There was also Ircec, the supplementary pension for artist-authors, which is compulsory… And since until then, in reality, I was self-employed and not an artist-author, evidently I had never paid it . Also in this case I was asked for several thousand euros.

Then afterwards I brought the taxes into play, and if you don’t pay immediately they increase your debt and seize your account. It’s hot, because all your accounts end up blocked and the administration sucks everything in its path. You no longer have ANY power over your money.

At one point my mother sent me some money so I could repay some expenses, but it was sucked up by taxes and I couldn’t do anything… In short, the year 2021 was terrible, and this made me sad. she created new debts with my mother.
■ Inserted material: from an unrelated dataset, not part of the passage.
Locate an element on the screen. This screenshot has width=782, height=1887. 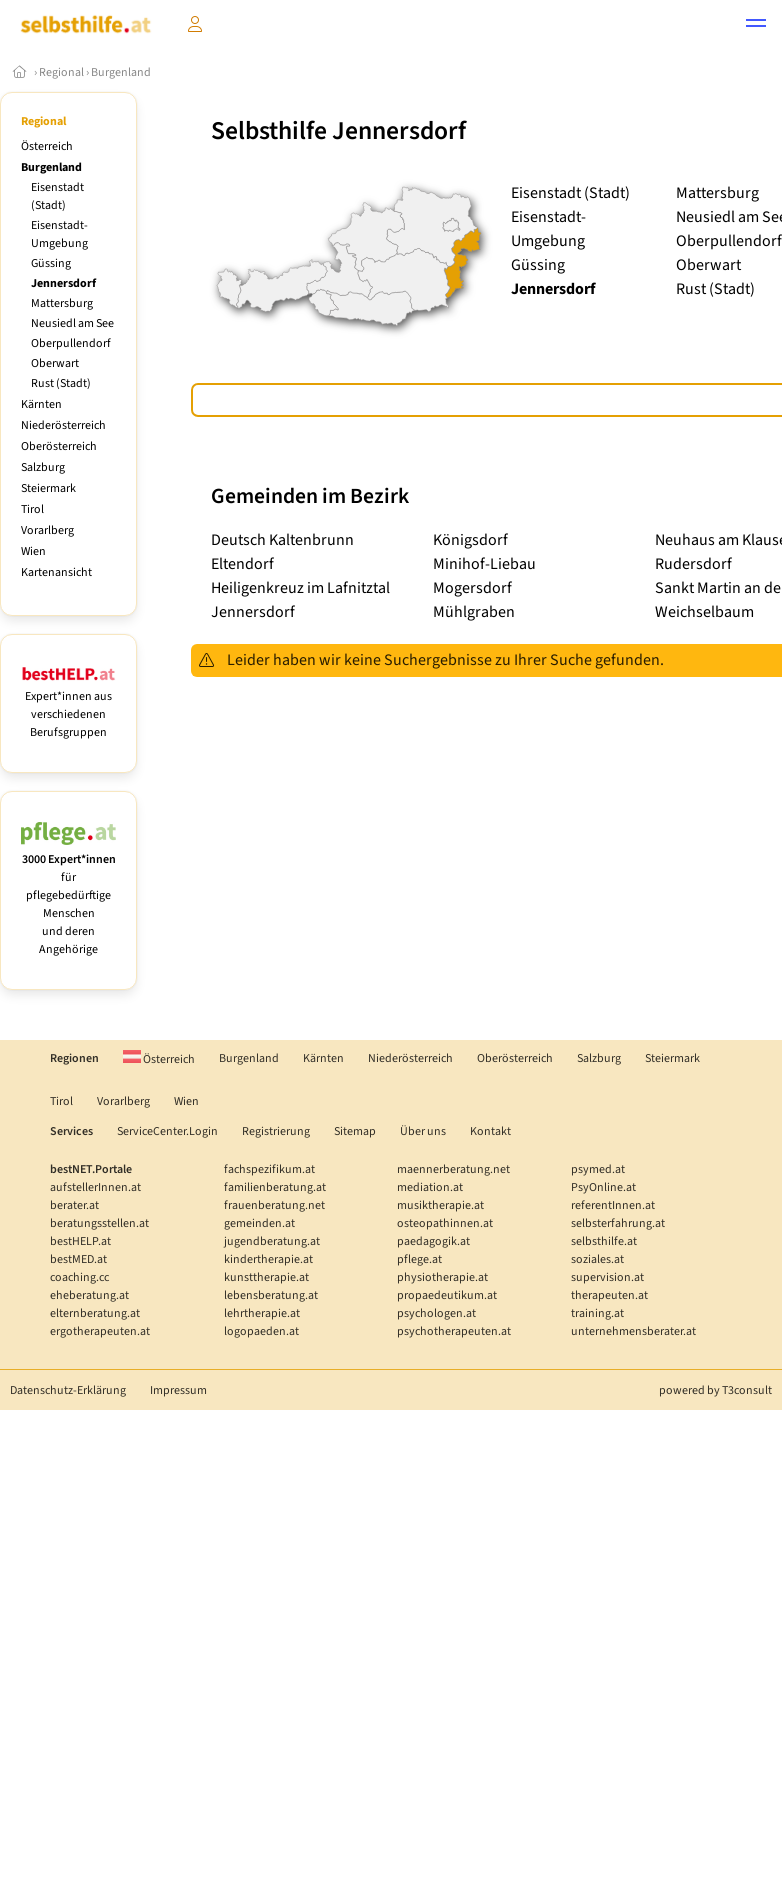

My boyfriend, my money and my debts

The most difficult thing for me is that since I can no longer pay the mortgage, my boyfriend took over and therefore I have another debt of 22,000 euros with him. It’s complicated in our relationship, stressful for both of us and really not good for my ego.


Today the only solution we have left is to sell our house, but for the moment it’s not about selling. Because of these debts I am living beyond my means and I know that if the slightest deviation occurs, until the house is sold, I will continue to incur new debt.

This situation makes me wonder a lot about money in heterosexual couples. In my case we made the purchase 50/50 even though I earn much less than him. I feel like everything in our society is designed to make guys look good. Furthermore, around me, they are often the ones pushing for the purchase of properties, and my friends follow them.

I also notice that only guys openly judged me. I’ve already been told “well, what? Didn’t you know you’d find yourself in this situation? “There’s something very gendered about money, and I feel very lucky to know more or less how to manage administratively, to have a phone that works, to know my rights, because otherwise you’re really screwed .

And then, I realized that we infantilize the poor a lot, but that those who are in debt are worse off.

Get out of the water and live, finally

I incurred all these debts in 2021. I remember the insomnia, the permanent stress of receiving collection letters every day. I looked for stupid permanent contracts to earn as much money as possible and abandoned projects I cared about in favor of higher salaries.

I really had a meltdown, but it’s getting better. Today I have a balance of 3,000 euros in social security contributions, I owe money to my boyfriend, to my mother and I continue to repay the mortgage on the house. But I see an end to self-reported debt, and the good thing about debt is that you immediately feel better when it’s paid off.

The complicated thing is that now I have this fear that I have forgotten other accusations and that a new administration will send me a letter announcing that I owe them thousands of euros. I say this even though I don’t think we are taxed too much at all, I am happy to pay taxes for the community.

I just have the impression that the system and the tax system are not made for independent, creative and even slightly ditzy people. Furthermore, during my studies at an art school, the topic of money was barely touched upon, even though it is the crux of the matter and affects our practice!

Having debt, being positive and above all talking about it

I’m lucky enough to be an optimistic person and I can stop thinking about it every day.

In some ways, I’m even happy I made this choice to buy a house, it taught me many things about myself and I couldn’t have known how much it would cost me. He also reminded me how privileged I am to have had access to it, because I am straight, white and culturally privileged, protected by my partner and family.

Today I often joke about my situation with those close to me. It is important that it does not become a taboo. Sometimes I say I’m the most indebted person at the table. It’s interesting, because sometimes I realize that it’s not true, it’s just that people don’t talk about it, they’re ashamed. However, we shouldn’t be ashamed of not always receiving the right advice!


Listen to Laisse-moi kiffer, Madmoizelle’s cultural advice podcast.